Following the blog [evaluating-llm-bias](https://huggingface.co/blog/evaluating-llm-bias), we selected 10000 samples randomly from [allenai/real-toxicity-prompts](https://huggingface.co/datasets/allenai/real-toxicity-prompts) to evaluate toxicity bias. 

| Model | Toxicity Rito ↓|
| --- | --- |
|[mosaicml/mpt-7b](https://huggingface.co/mosaicml/mpt-7b)| 0.027 |
| [Intel/neural-chat-dataset-v1-1](https://huggingface.co/Intel/neural-chat-dataset-v1-1) | 0.0264 |

### Examples

- code generation
![code-generation](examples/code.png)

- summarization
![summarization](examples/summarization.png)

- trip
![trip](examples/trip.png)

## Ethical Considerations and Limitations
Neural-chat-7b-v1-1 can produce factually incorrect output, and should not be relied on to produce factually accurate information. neural-chat-7b-v1-1 was trained on various instruction/chat datasets based on [mosaicml/mpt-7b](https://huggingface.co/mosaicml/mpt-7b).
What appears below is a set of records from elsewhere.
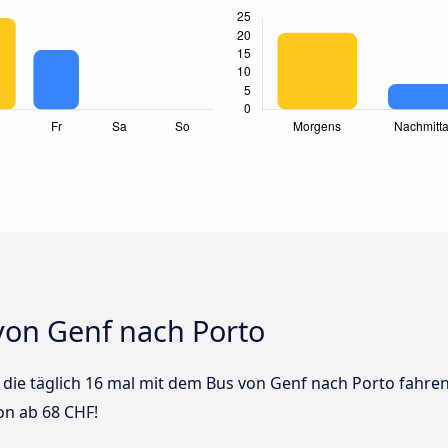
von Genf nach Porto
s die täglich 16 mal mit dem Bus von Genf nach Porto fahren
on ab 68 CHF!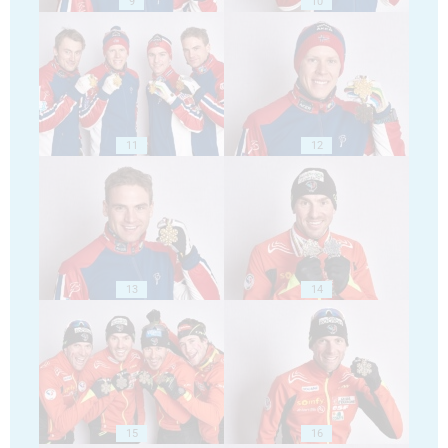
9
10
11
12
13
14
15
16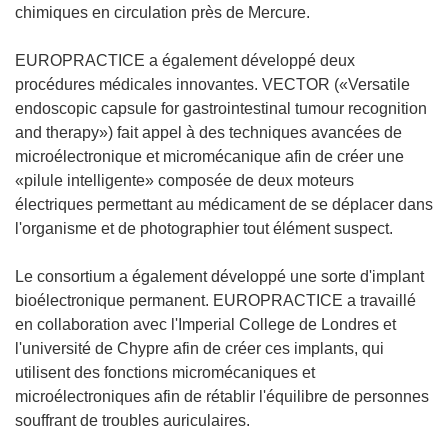
chimiques en circulation près de Mercure.
EUROPRACTICE a également développé deux
procédures médicales innovantes. VECTOR («Versatile
endoscopic capsule for gastrointestinal tumour recognition
and therapy») fait appel à des techniques avancées de
microélectronique et micromécanique afin de créer une
«pilule intelligente» composée de deux moteurs
électriques permettant au médicament de se déplacer dans
l'organisme et de photographier tout élément suspect.
Le consortium a également développé une sorte d'implant
bioélectronique permanent. EUROPRACTICE a travaillé
en collaboration avec l'Imperial College de Londres et
l'université de Chypre afin de créer ces implants, qui
utilisent des fonctions micromécaniques et
microélectroniques afin de rétablir l'équilibre de personnes
souffrant de troubles auriculaires.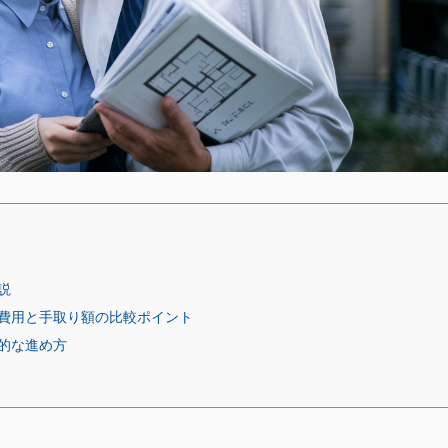
説
費用と手取り額の比較ポイント
的な進め方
Because of the limitations of the pretrained model and the finetuning datasets, it is possible that this model could generate lewd, biased or otherwise offensive outputs.

Therefore, before deploying any applications of the model, developers should perform safety testing.
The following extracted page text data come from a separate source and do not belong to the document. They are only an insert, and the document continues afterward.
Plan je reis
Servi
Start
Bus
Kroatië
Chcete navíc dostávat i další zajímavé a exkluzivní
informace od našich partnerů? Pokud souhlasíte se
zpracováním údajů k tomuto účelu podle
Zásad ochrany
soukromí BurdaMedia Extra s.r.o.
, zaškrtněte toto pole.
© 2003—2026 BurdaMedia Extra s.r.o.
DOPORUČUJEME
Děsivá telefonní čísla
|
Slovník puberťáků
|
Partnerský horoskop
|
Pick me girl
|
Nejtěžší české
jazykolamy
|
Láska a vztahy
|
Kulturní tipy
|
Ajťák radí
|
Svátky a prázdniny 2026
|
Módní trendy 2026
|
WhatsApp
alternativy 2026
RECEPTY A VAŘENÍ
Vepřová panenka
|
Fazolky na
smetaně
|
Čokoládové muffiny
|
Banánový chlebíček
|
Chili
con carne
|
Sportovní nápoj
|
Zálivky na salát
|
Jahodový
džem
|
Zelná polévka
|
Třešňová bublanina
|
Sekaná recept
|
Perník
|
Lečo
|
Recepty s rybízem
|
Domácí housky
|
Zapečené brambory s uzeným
## Caveats and Recommendations

Users (both direct and downstream) should be made aware of the risks, biases and limitations of the model.

Here are some useful GitHub repository links to learn more about Intel's open-source AI software:
* Intel Neural Compressor [link](https://github.com/intel/neural-compressor)
* Intel Extension for Transformers [link](https://github.com/intel/intel-extension-for-transformers)
* Intel Extension for PyTorch [link](https://github.com/intel/intel-extension-for-pytorch)

## Disclaimer

The license on this model does not constitute legal advice. We are not responsible for the actions of third parties who use this model. Please cosult an attorney before using this model for commercial purposes.